= Doorman fallacy =

Error of reducing human roles to basic functions

The doorman fallacy is a category error in which a complex human role is reduced to a function, leading to the assumption that it can be replaced with a cost-effective automated substitute without loss of value, with decision-makers failing to understand the indirect, intangible, non-visible value they provide.

The concept is closely related to ideas in behavioral economics and signaling theory, particularly the distinction between observable tasks and latent value creation.

== Origin ==
The term "doorman fallacy" was coined and popularized by Rory Sutherland in his 2019 book Alchemy: The Surprising Power of Ideas That Don’t Make Sense.

The term "doorman" refers to the role of a hotel doorman, which is mistakenly assumed to be solely for opening doors. The hotel replaces the doorman with an automated door system as a cost-saving measure. However, they fail to realize the indirect functions such as the following:

- Guest recognition and assistance
- Providing security and surveillance
- Status signaling and brand perception

Sutherland argues that such roles often create less visible value that exceeds their direct cost, meaning removal can reduce long-term profitability despite lowering operational expenditure.

== Use in AI ==
Recent discussions have extended the concept of the doorman fallacy to generative AI's replacement of white-collar and customer service roles.

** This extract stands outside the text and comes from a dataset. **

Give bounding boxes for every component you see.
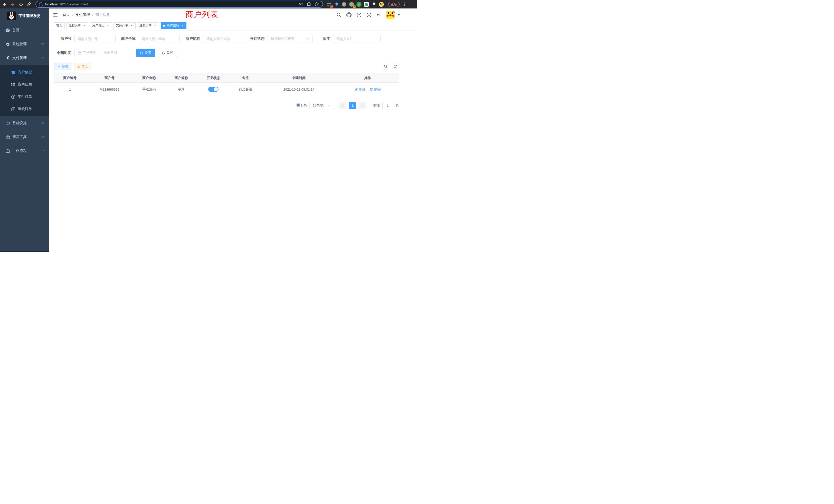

In 2025, the Commonwealth Bank of Australia laid 45 customer service staff off, replacing them with an automated AI voice bot. The bank reversed its decision amid pressure from a workers' union, admitting it "did not adequately consider all relevant business considerations and this error meant the roles were not redundant". Robert M. Wachter, Chair in Hospital Medicine at the University of California, San Francisco, described the idea that AI could replace doctors an example of the fallacy.